*** Block opens ***

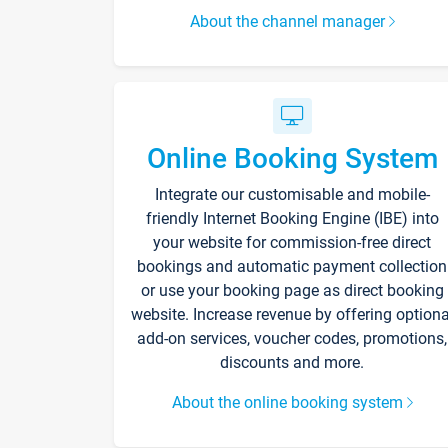
About the channel manager
Online Booking System
Integrate our customisable and mobile-
friendly Internet Booking Engine (IBE) into
your website for commission-free direct
bookings and automatic payment collection
or use your booking page as direct booking
website. Increase revenue by offering optiona
add-on services, voucher codes, promotions,
discounts and more.
About the online booking system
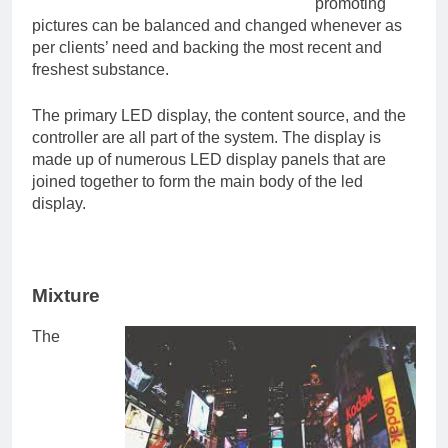
promoting
pictures can be balanced and changed whenever as
per clients’ need and backing the most recent and
freshest substance.
The primary LED display, the content source, and the
controller are all part of the system. The display is
made up of numerous LED display panels that are
joined together to form the main body of the led
display.
Mixture
The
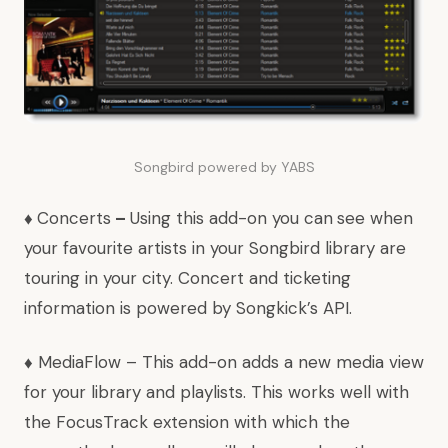
Songbird powered by YABS
♦
Concerts
–
Using this add-on you can
see when
your favourite artists in your Songbird library are
touring in your city. Concert and ticketing
information is powered by
Songkick’s API
.
♦
MediaFlow
– This add-on adds a new media view
for your library and playlists. This works well with
the
FocusTrack
extension with which the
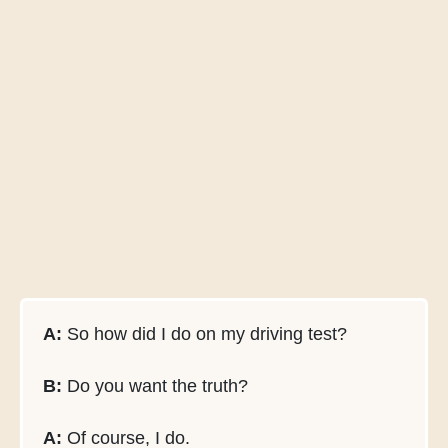
A:
So how did I do on my driving test?
B:
Do you want the truth?
A:
Of course, I do.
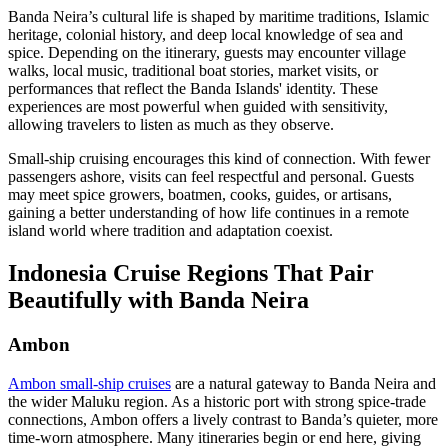
Banda Neira’s cultural life is shaped by maritime traditions, Islamic
heritage, colonial history, and deep local knowledge of sea and
spice. Depending on the itinerary, guests may encounter village
walks, local music, traditional boat stories, market visits, or
performances that reflect the Banda Islands' identity. These
experiences are most powerful when guided with sensitivity,
allowing travelers to listen as much as they observe.
Small-ship cruising encourages this kind of connection. With fewer
passengers ashore, visits can feel respectful and personal. Guests
may meet spice growers, boatmen, cooks, guides, or artisans,
gaining a better understanding of how life continues in a remote
island world where tradition and adaptation coexist.
Indonesia Cruise Regions That Pair
Beautifully with Banda Neira
Ambon
Ambon small-ship cruises
are a natural gateway to Banda Neira and
the wider Maluku region. As a historic port with strong spice-trade
connections, Ambon offers a lively contrast to Banda’s quieter, more
time-worn atmosphere. Many itineraries begin or end here, giving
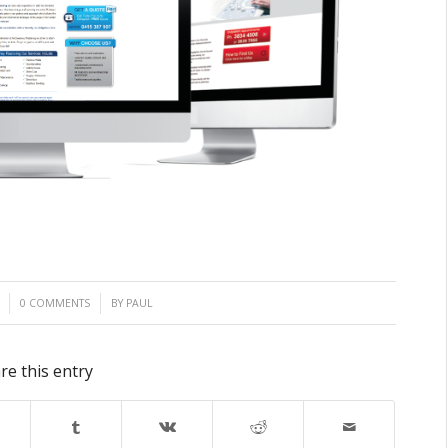
/
0 COMMENTS
BY
PAUL
re this entry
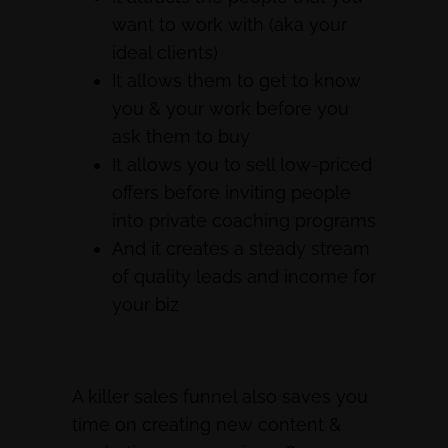
want to work with (aka your
ideal clients)
It allows them to get to know
you & your work before you
ask them to buy
It allows you to sell low-priced
offers before inviting people
into private coaching programs
And it creates a steady stream
of quality leads and income for
your biz
A killer sales funnel also saves you
time on creating new content &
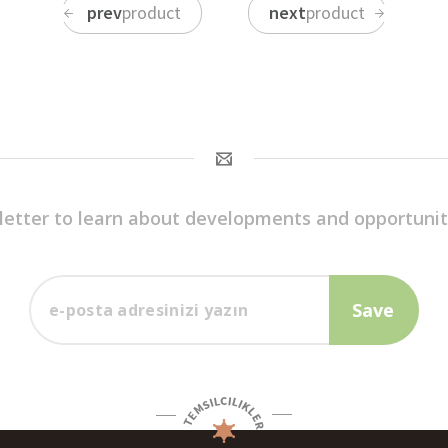
prev
product
next
product
letter to learn about developments and opportunit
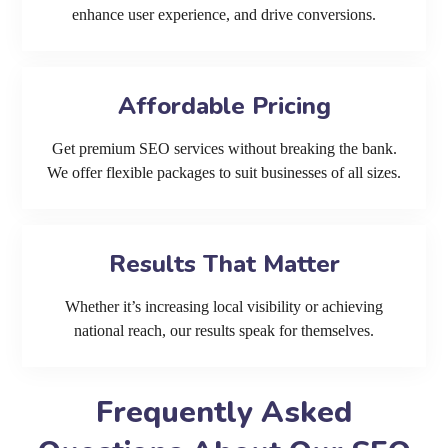
enhance user experience, and drive conversions.
Affordable Pricing
Get premium SEO services without breaking the bank.
We offer flexible packages to suit businesses of all sizes.
Results That Matter
Whether it’s increasing local visibility or achieving
national reach, our results speak for themselves.
Frequently Asked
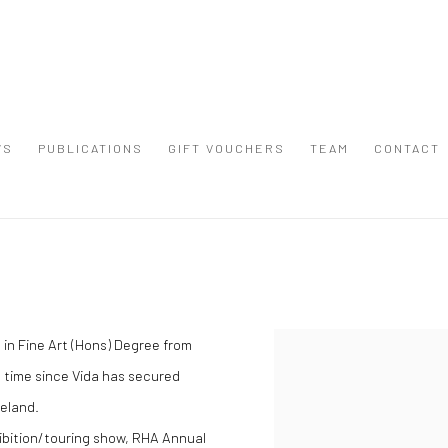
WS
PUBLICATIONS
GIFT VOUCHERS
TEAM
CONTACT
 in Fine Art (Hons) Degree from
View works.
e time since Vida has secured
reland.
ibition/touring show, RHA Annual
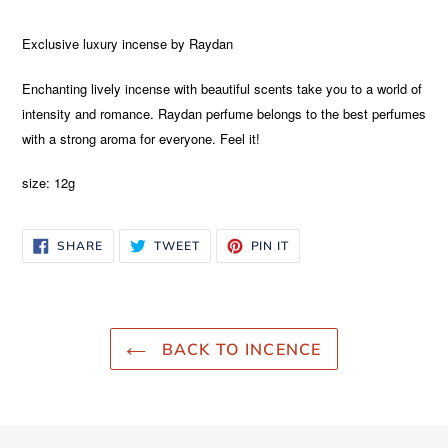
Adding
product
Exclusive luxury incense by Raydan
to
your
Enchanting lively incense with beautiful scents take you to a world of
cart
intensity and romance. Raydan perfume belongs to the best perfumes
with a strong aroma for everyone. Feel it!
size: 12g
SHARE
TWEET
PIN
SHARE
TWEET
PIN IT
ON
ON
ON
FACEBOOK
TWITTER
PINTEREST
BACK TO INCENCE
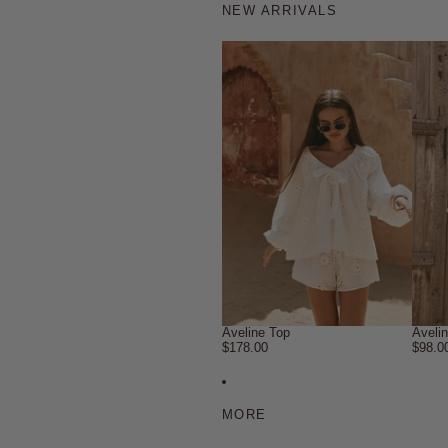
NEW ARRIVALS
Aveline Top
Aveli
$178.00
$98.0
MORE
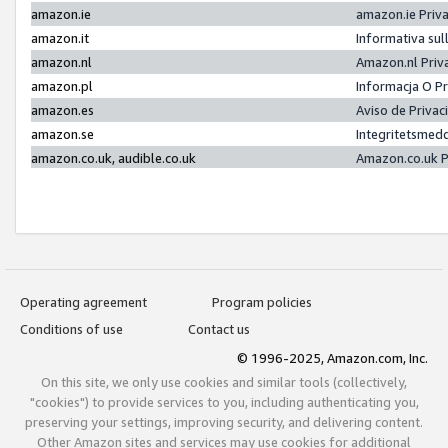
amazon.ie
amazon.ie Priv
amazon.it
Informativa sul
amazon.nl
Amazon.nl Priv
amazon.pl
Informacja O P
amazon.es
Aviso de Priva
amazon.se
Integritetsmed
amazon.co.uk, audible.co.uk
Amazon.co.uk P
Operating agreement
Program policies
Conditions of use
Contact us
© 1996-2025, Amazon.com, Inc.
On this site, we only use cookies and similar tools (collectively,
"cookies") to provide services to you, including authenticating you,
preserving your settings, improving security, and delivering content.
Other Amazon sites and services may use cookies for additional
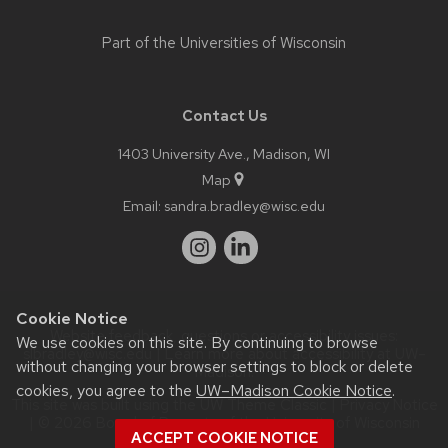
Part of the
Universities of Wisconsin
Contact Us
1403 University Ave., Madison, WI
Map
Email:
sandra.bradley@wisc.edu
Cookie Notice
Website feedback, questions or accessibility issues:
We use cookies on this site. By continuing to browse
slbradley@wisc.edu
| Learn more about
accessibility at UW–
without changing your browser settings to block or delete
Madison
.
cookies, you agree to the
UW–Madison Cookie Notice
.
This site was built using the
UW Theme Classic
|
Privacy Notice
| © 2026 Board of Regents of the
University of Wisconsin
ACCEPT COOKIE NOTICE
System.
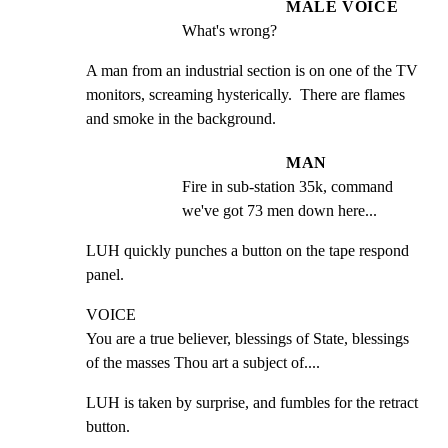
MALE VOICE
What's wrong?
A man from an industrial section is on one of the TV 
monitors, screaming hysterically.  There are flames 
and smoke in the background.
MAN
Fire in sub-station 35k, command 
we've got 73 men down here...
LUH quickly punches a button on the tape respond 
panel.
VOICE

You are a true believer, blessings of State, blessings 
of the masses Thou art a subject of....
LUH is taken by surprise, and fumbles for the retract 
button.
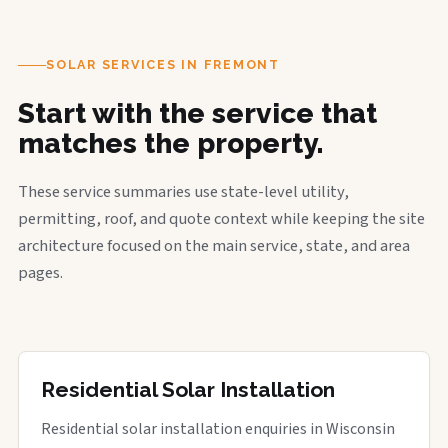
SOLAR SERVICES IN FREMONT
Start with the service that
matches the property.
These service summaries use state-level utility,
permitting, roof, and quote context while keeping the site
architecture focused on the main service, state, and area
pages.
Residential Solar Installation
Residential solar installation enquiries in Wisconsin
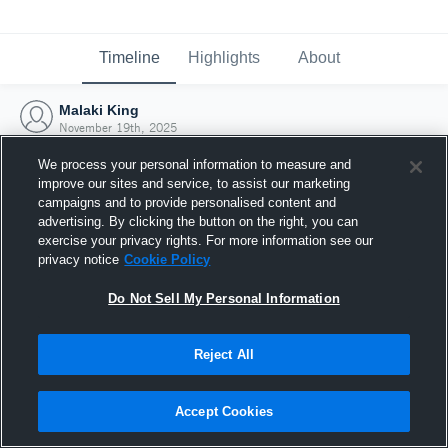
Timeline
Highlights
About
Malaki King
November 19th, 2025
We process your personal information to measure and
improve our sites and service, to assist our marketing
campaigns and to provide personalised content and
advertising. By clicking the button on the right, you can
exercise your privacy rights. For more information see our
privacy notice
Cookie Policy
Do Not Sell My Personal Information
Reject All
Joined Hudl
Accept Cookies
19 November 2025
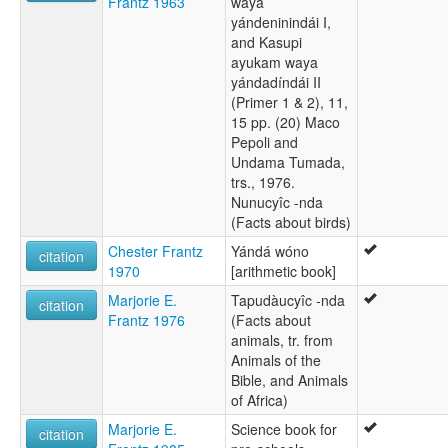
Frantz 1963
waya
yándeninindái I,
and Kasupi
ayukam waya
yándadíndái II
(Primer 1 & 2), 11,
15 pp. (20) Maco
Pepoli and
Undama Tumada,
trs., 1976.
Nunucyîc -nda
(Facts about birds)
Chester Frantz
Yándá wóno
citation
1970
[arithmetic book]
Marjorie E.
Tapudàucyîc -nda
citation
Frantz 1976
(Facts about
animals, tr. from
Animals of the
Bible, and Animals
of Africa)
Marjorie E.
Science book for
citation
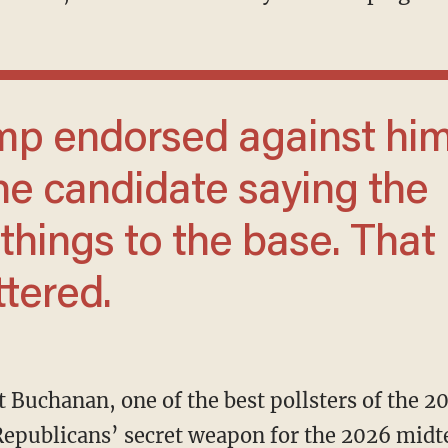
the candidate saying the
hings to the base. That
ttered.
nt Buchanan, one of the best pollsters of the 2
Republicans’ secret weapon for the 2026 midt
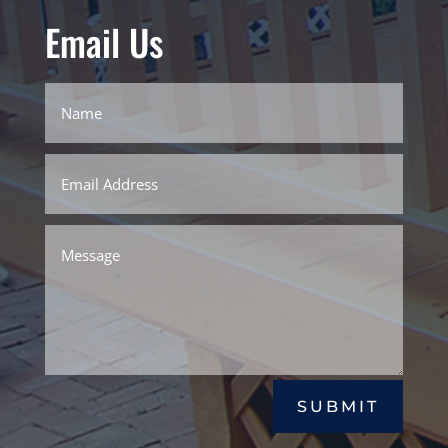
Email Us
SUBMIT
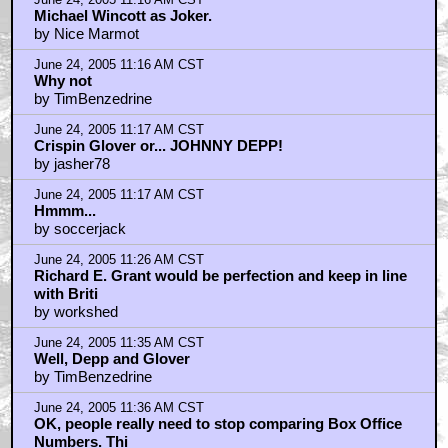
Michael Wincott as Joker.
by Nice Marmot
June 24, 2005 11:16 AM CST
Why not
by TimBenzedrine
June 24, 2005 11:17 AM CST
Crispin Glover or... JOHNNY DEPP!
by jasher78
June 24, 2005 11:17 AM CST
Hmmm...
by soccerjack
June 24, 2005 11:26 AM CST
Richard E. Grant would be perfection and keep in line
with Briti
by workshed
June 24, 2005 11:35 AM CST
Well, Depp and Glover
by TimBenzedrine
June 24, 2005 11:36 AM CST
OK, people really need to stop comparing Box Office
Numbers. Thi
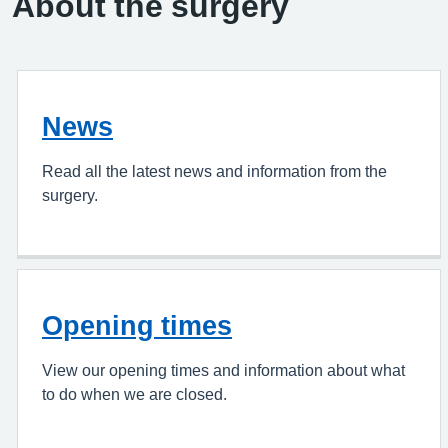
About the surgery
News
Read all the latest news and information from the
surgery.
Opening times
View our opening times and information about what
to do when we are closed.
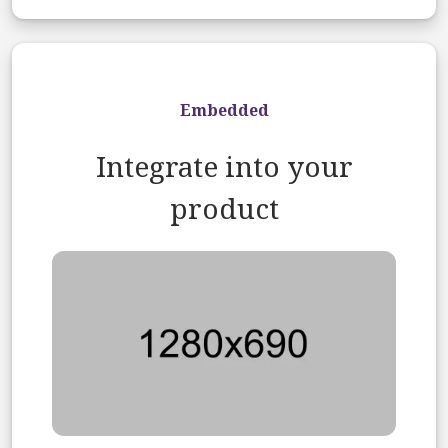
Embedded
Integrate into your
product
Image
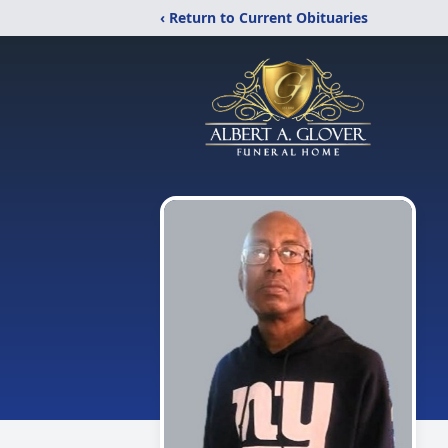
‹ Return to Current Obituaries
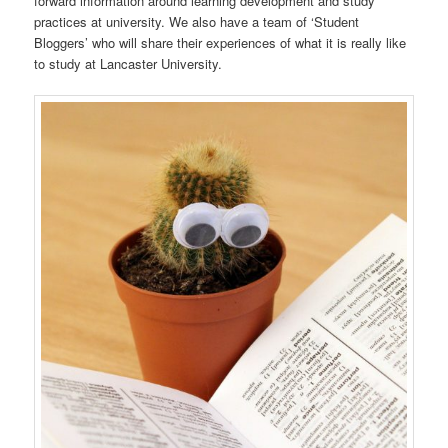
forward information around learning development and study
practices at university. We also have a team of ‘Student
Bloggers’ who will share their experiences of what it is really like
to study at Lancaster University.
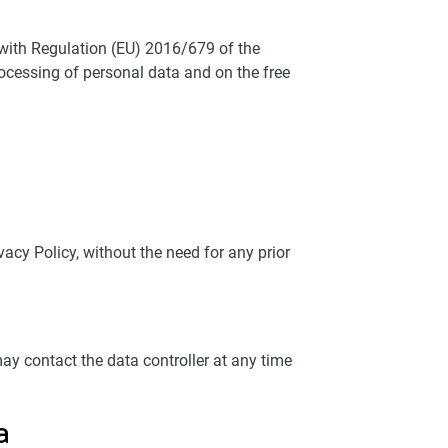
e with Regulation (EU) 2016/679 of the
rocessing of personal data and on the free
cy Policy, without the need for any prior
contact the data controller at any time
a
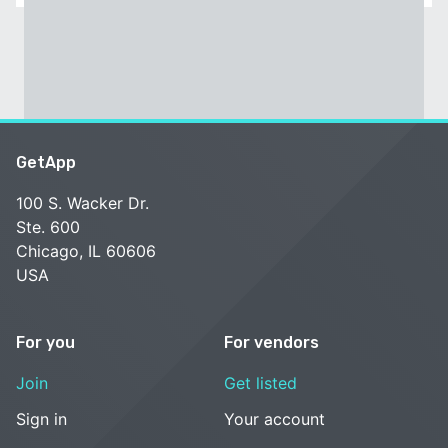
GetApp
100 S. Wacker Dr.
Ste. 600
Chicago, IL 60606
USA
For you
For vendors
Join
Get listed
Sign in
Your account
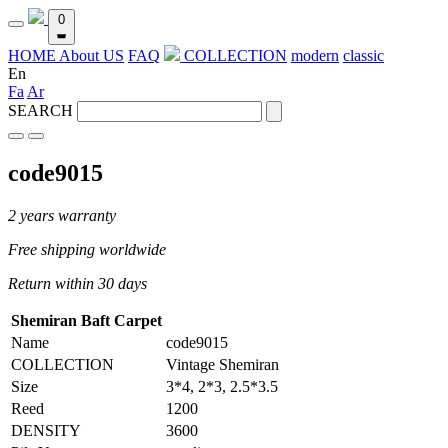
0
HOME
About US
FAQ
COLLECTION
modern
classic
En
Fa
Ar
SEARCH
code9015
2 years warranty
Free shipping worldwide
Return within 30 days
Shemiran Baft Carpet
Name
code9015
COLLECTION
Vintage Shemiran
Size
3*4, 2*3, 2.5*3.5
Reed
1200
DENSITY
3600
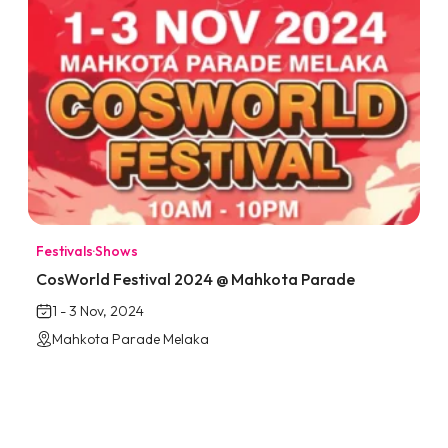
Festivals
·
Shows
CosWorld Festival 2024 @ Mahkota Parade
1 - 3 Nov, 2024
Mahkota Parade Melaka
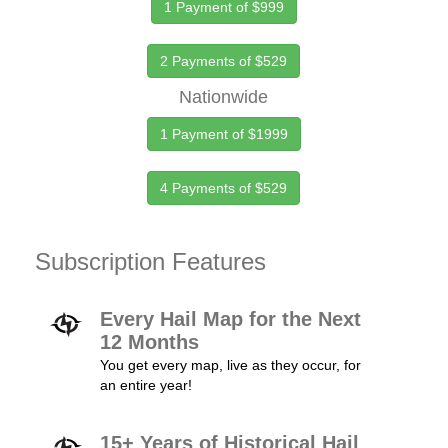
1 Payment of $999
2 Payments of $529
Nationwide
1 Payment of $1999
4 Payments of $529
Subscription Features
Every Hail Map for the Next
12 Months
You get every map, live as they occur, for
an entire year!
15+ Years of Historical Hail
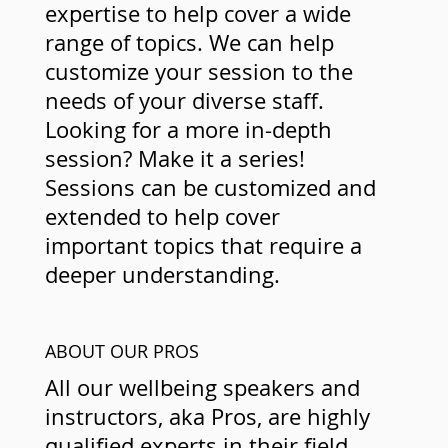
expertise to help cover a wide
range of topics. We can help
customize your session to the
needs of your diverse staff.
Looking for a more in-depth
session? Make it a series!
Sessions can be customized and
extended to help cover
important topics that require a
deeper understanding.
ABOUT OUR PROS
All our wellbeing speakers and
instructors, aka Pros, are highly
qualified experts in their field.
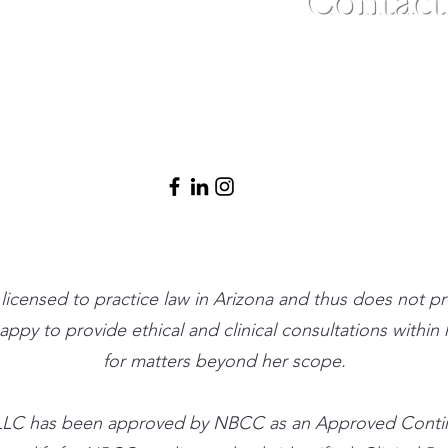
Contact
(480) 791-3709
info@clinicalbe
t licensed to practice law in Arizona and thus does not p
 happy to provide ethical and clinical consultations withi
for matters beyond her scope.
ute, LLC has been approved by NBCC as an Approved Cont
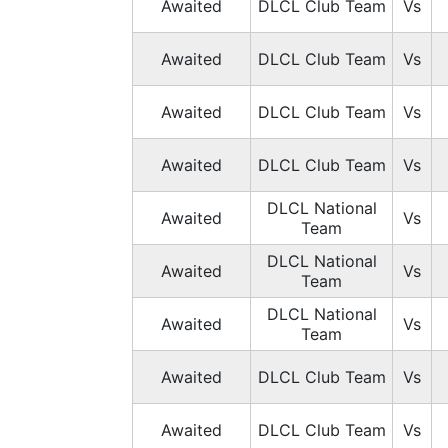
Awaited
DLCL Club Team
Vs
Awaited
DLCL Club Team
Vs
Awaited
DLCL Club Team
Vs
Awaited
DLCL Club Team
Vs
DLCL National
Awaited
Vs
Team
DLCL National
Awaited
Vs
Team
DLCL National
Awaited
Vs
Team
Awaited
DLCL Club Team
Vs
Awaited
DLCL Club Team
Vs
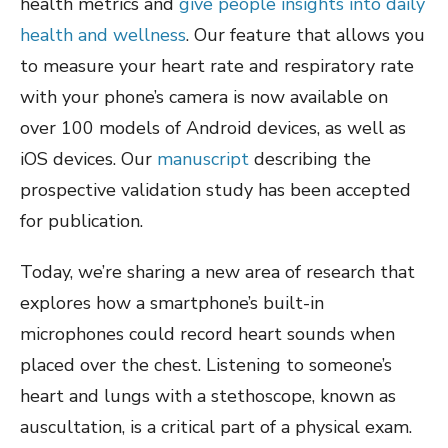
health metrics and
give people insights into daily
health and wellness
. Our feature that allows you
to measure your heart rate and respiratory rate
with your phone’s camera is now available on
over 100 models of Android devices, as well as
iOS devices. Our
manuscript
describing the
prospective validation study has been accepted
for publication.
Today, we’re sharing a new area of research that
explores how a smartphone’s built-in
microphones could record heart sounds when
placed over the chest. Listening to someone’s
heart and lungs with a stethoscope, known as
auscultation, is a critical part of a physical exam.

*** Block closes ***

Within the material above, output exactly the lines from the one with "Operating agreement" through the one with "to provide services", end lines included, and nothing besides.

Operating agreement
Program policies
Conditions of use
Contact us
© 1996-2025, Amazon.com, Inc.
On this site, we only use cookies and similar tools (collectively,
"cookies") to provide services to you, including authenticating you,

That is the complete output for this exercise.